Reverse Proxy Setup

This one is for Bubble management.

I need to setup a reverse proxy on Bubble to call data from a second server (a blog) so that the blog is on a subdirectory vs. sub domain.

There is far too much detriment to hosting a blog on a subdomain for SEO which would be the easiest approach. I am losing lots of traffic and advantages of being able to host a blog on a subdirectory (without building a blog on Bubble of course)

I need a way to setup a reverse proxy and can provide the ip address for the connection to the secondary server hosting the wordpress installation.

Please let me know how this is possible or if this request should be emailed @emmanuel

1 Like

Bump.

@emmanuel I don’t mean to press on this one but I can’t get any help on this one except from you/management.

Thank you in advance

1 Like

I’m not sure I understand your question. You want a fixed IP?

Hey @emmanuel not a fixed IP.

In computer networks, a reverse proxy is a type of proxy server that retrieves resources on behalf of a client from one or more servers. These resources are then returned to the client as if they originated from the proxy server itself.

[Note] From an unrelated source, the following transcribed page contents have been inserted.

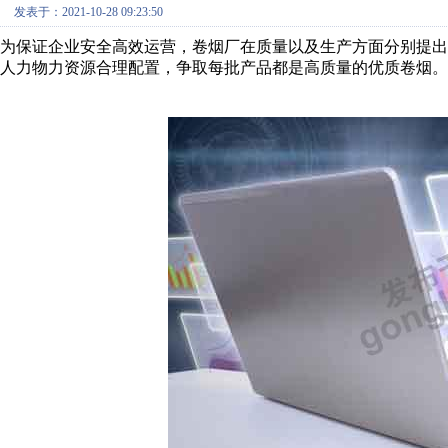
发表于：2021-10-28 09:23:50
为保证企业安全高效运营，卷烟厂在质量以及生产方面分别提出“
人力物力资源合理配置，争取每批产品都是高质量的优质卷烟。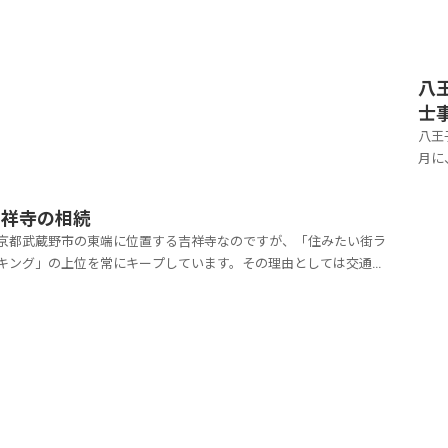
摩都市モノレールが乗り入れているので、...
があ
八
士
八王
月に
内で
のみ
吉祥寺の相続
多い
京都武蔵野市の東端に位置する吉祥寺なのですが、「住みたい街ラ
キング」の上位を常にキープしています。その理由としては交通の
が良いため都心に出やすく、23区外にあるのですが、ほどよく発展
ているので、田舎すぎないというのが人気です。自然がたくさんあ
、落ち着いた環境なので、住みやすい地域となってい...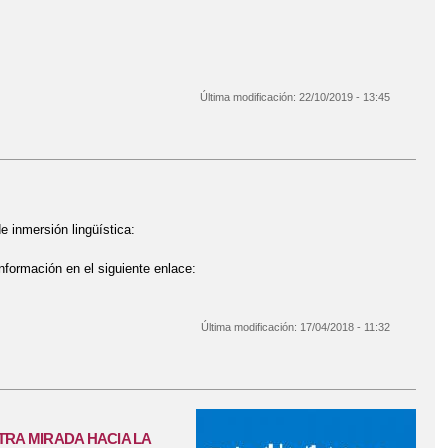
Última modificación:
22/10/2019 - 13:45
e inmersión lingüística:
ormación en el siguiente enlace:
Última modificación:
17/04/2018 - 11:32
RA MIRADA HACIA LA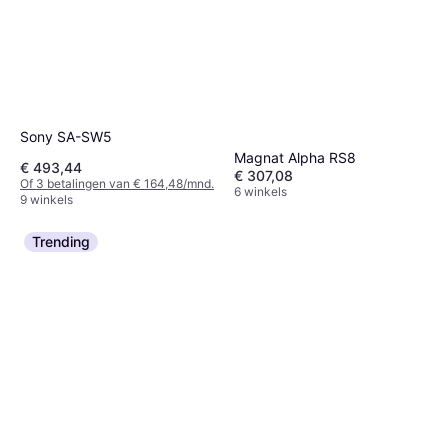
Sony SA-SW5
Magnat Alpha RS8
€ 493,44
€ 307,08
Of 3 betalingen van € 164,48/mnd.
6 winkels
9 winkels
Trending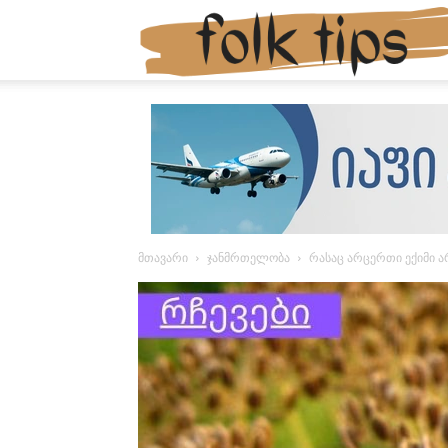
მთავარი
ჯანმრთელობა
რასაც არცერთი ექიმი 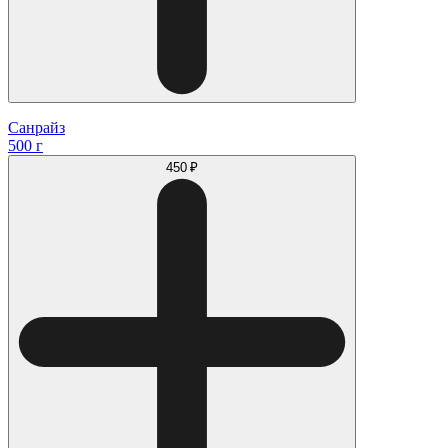
Санрайз
500 г
450 ₽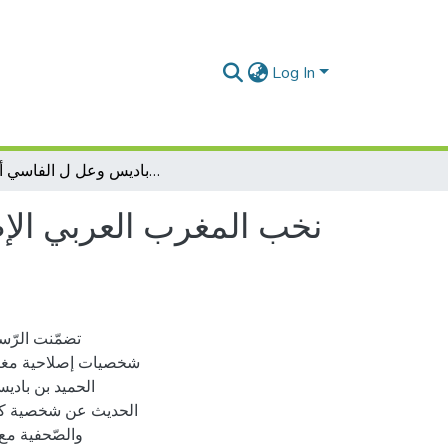
Log In
نخب المغرب العربي الإصلاحية بين القومية العربية والجامعة الإسلامية : عبد العزيز ال ثّعالبي وعبد الحميد بن باديس وعل ل الفاسي أنموذج
نخب المغرب العربي الإصلا
تضمّنت الرّس
شخصيات إصلاحية مغاربي
الحميد بن بادي
الحديث عن شخصية كلّ 
والصّحفية مع 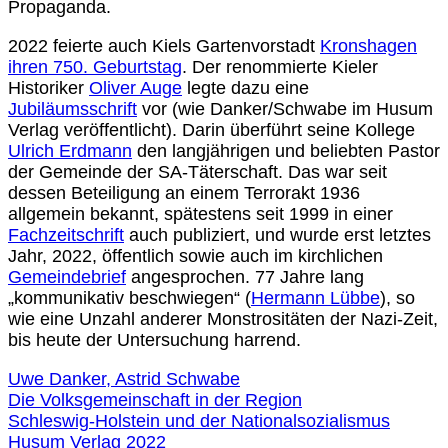
Propaganda.
2022 feierte auch Kiels Gartenvorstadt
Kronshagen
ihren 750. Geburtstag
. Der renommierte Kieler
Historiker
Oliver Auge
legte dazu eine
Jubiläumsschrift
vor (wie Danker/Schwabe im Husum
Verlag veröffentlicht). Darin überführt seine Kollege
Ulrich Erdmann
den langjährigen und beliebten Pastor
der Gemeinde der SA-Täterschaft. Das war seit
dessen Beteiligung an einem Terrorakt 1936
allgemein bekannt, spätestens seit 1999 in einer
Fachzeitschrift
auch publiziert, und wurde erst letztes
Jahr, 2022, öffentlich sowie auch im kirchlichen
Gemeindebrief
angesprochen. 77 Jahre lang
„kommunikativ beschwiegen“ (
Hermann Lübbe
), so
wie eine Unzahl anderer Monstrositäten der Nazi-Zeit,
bis heute der Untersuchung harrend.
Uwe Danker, Astrid Schwabe
Die Volksgemeinschaft in der Region
Schleswig-Holstein und der Nationalsozialismus
Husum Verlag 2022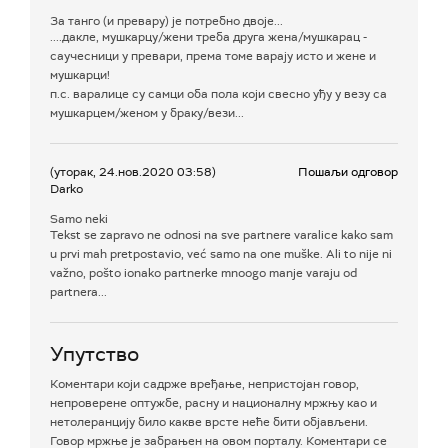
За танго (и превару) је потребно двоје...
....дакле, мушкарцу/жени треба друга жена/мушкарац -
саучесници у превари, према томе варају исто и жене и
мушкарци!
п.с. варалице су самци оба пола који свесно уђу у везу са
мушкарцем/женом у браку/вези...
(уторак, 24.нов.2020 03:58)
Пошаљи одговор
Darko
Samo neki
Tekst se zapravo ne odnosi na sve partnere varalice kako sam
u prvi mah pretpostavio, već samo na one muške. Ali to nije ni
važno, pošto ionako partnerke mnoogo manje varaju od
partnera...
Упутство
Коментари који садрже вређање, непристојан говор,
непроверене оптужбе, расну и националну мржњу као и
нетолеранцију било какве врсте неће бити објављени.
Говор мржње је забрањен на овом порталу. Коментари се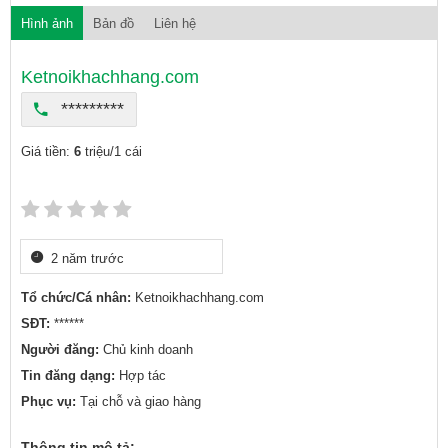
Hình ảnh
Bản đồ
Liên hệ
Ketnoikhachhang.com
*********
Giá tiền:
6
triệu/1 cái
2 năm trước
Tổ chức/Cá nhân:
Ketnoikhachhang.com
SĐT:
******
Người đăng:
Chủ kinh doanh
Tin đăng dạng:
Hợp tác
Phục vụ:
Tại chỗ và giao hàng
Thông tin mô tả: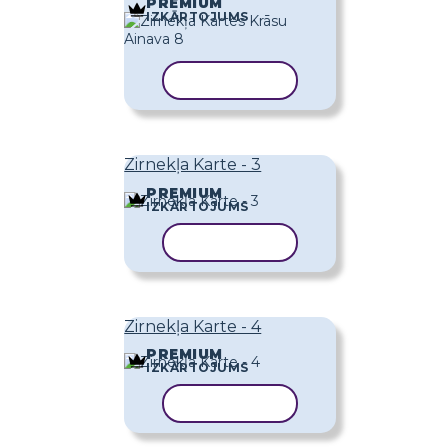
PREMIUM
IZKĀRTOJUMS
KOPĒT VEIDNI
Zirnekļa Karte - 3
PREMIUM
IZKĀRTOJUMS
KOPĒT VEIDNI
Zirnekļa Karte - 4
PREMIUM
IZKĀRTOJUMS
KOPĒT VEIDNI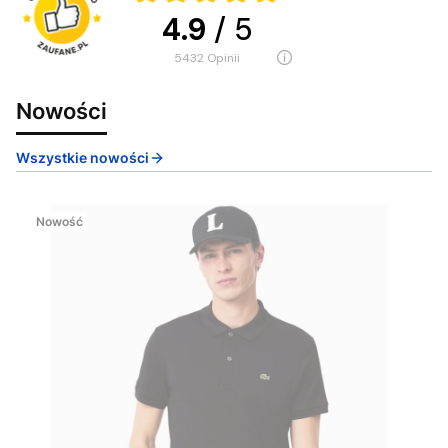
4.9
/ 5
5432
opinii
Nowości
Wszystkie nowości
Nowość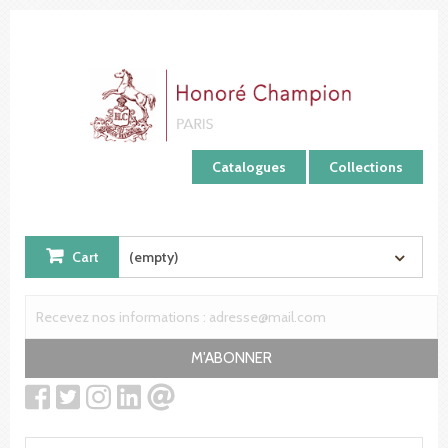
Cookies management panel
Catalogues
Collections
Cart
(empty)
M'ABONNER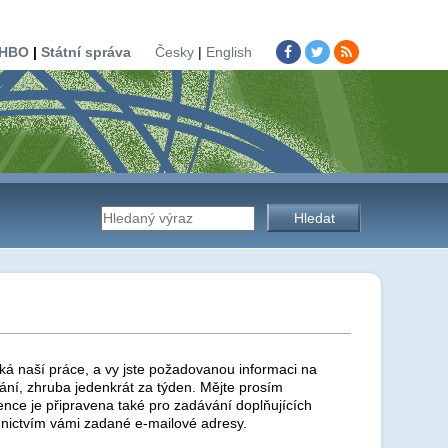
HBO
|
Státní správa
Česky
|
English
Vyhledávání
na
stránkách
ká naší práce, a vy jste požadovanou informaci na
ní, zhruba jedenkrát za týden. Mějte prosím
ence je připravena také pro zadávání doplňujících
nictvím vámi zadané e-mailové adresy.
úřadu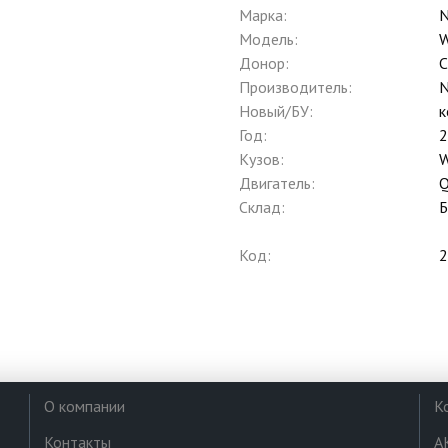
Марка:
N
Модель:
W
Донор:
C
Производитель:
N
Новый/БУ:
к
Год:
2
Кузов:
Двигатель:
Склад:
Б
Код:
2
О компании
К
Контакты
А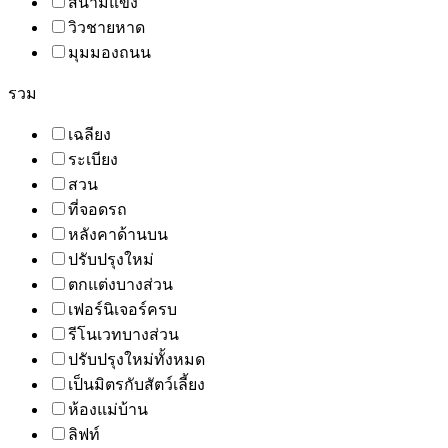
สนามแข่ง
วิวชายหาด
มุมมองถนน
รวม
เฉลียง
ระเบียง
สวน
ที่จอดรถ
หลังคาด้านบน
ปรับปรุงใหม่
ตกแต่งบางส่วน
เฟอร์นิเจอร์ครบ
รีโนเวทบางส่วน
ปรับปรุงใหม่ทั้งหมด
เป็นมิตรกับสัตว์เลี้ยง
ห้องแม่บ้าน
ลิฟท์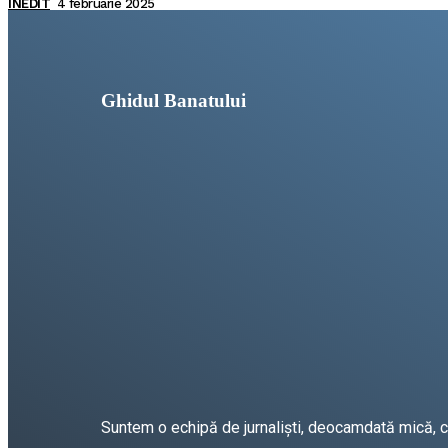
INEDIT
4 februarie 2025
Ghidul Banatului
Suntem o echipă de jurnaliști, deocamdată mică, car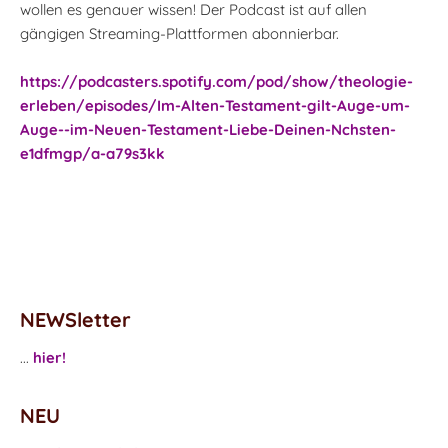
wollen es genauer wissen! Der Podcast ist auf allen
gängigen Streaming-Plattformen abonnierbar.
https://podcasters.spotify.com/pod/show/theologie-
erleben/episodes/Im-Alten-Testament-gilt-Auge-um-
Auge--im-Neuen-Testament-Liebe-Deinen-Nchsten-
e1dfmgp/a-a79s3kk
NEWSletter
...
hier!
NEU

So everything that is at /blog would call from a different IP (BUT the url would appear as if it were the same server/IP and would not show that it’s calling from a different server)

It is quite easy to set up and I would be willing to sponsor of course.

This would allow 1000’s of blog pages to call from /blog/post1-2-3-4 on the main url vs. blog.domain.com which is no good for SEO.

There are 4 steps to set it up:

To do that just launch IIS Manager and click the server node in the tree view.
Double click the “Application Request Routing Cache” icon.
Select the “Server Proxy Settings…” task in the Actions panel.
And Make sure that “Enable Proxy” checkbox is marked.

Please let me know your thoughts. I am ready to sponsor this if required.

I have a feeling there is no IIS manager with the platform stack they are using :slight_smile:

It may be a different setting then (linux vs. windows etc.)

you can still do appdomain/blog/blog entry (all-be-it with the id at the end);

Look at the address below; it consists of domain/blog/blog title - uniqueid

Would that not do? In a world of bizarre dynamic urls does it matter if it has the unique id at the end providing you have your domain/blog/ You can see this URL on the live page below.

That would semi-work, but WordPress is pretty much required as it’s a much better solution for blogging than re-creating a blog CMS on bubble (a lot of work and no plugins).

Keeping it on Wordpress is important, and keeping it 1) sitemapable 2) on the same url (as a directory vs. sub domain)

Hey,

It would be best to connect some scraper to bubble whom replicates the blog content, but if you would want to go proxy, here you go.

Actually it wouldnt be a reverse proxy, just a proxy, but lets call it reverse for now as people mix names.
This would be potentially complex and has many pitfalls, but if you wanna test the waters here you go.

Get yourself a nginx reverse proxy server. Digitalocean is a good alternative, but should be located few hopes from your bubble server location. Read an article about how to setup “nginx reverse proxy” Digitalocean has some good blog posts about that.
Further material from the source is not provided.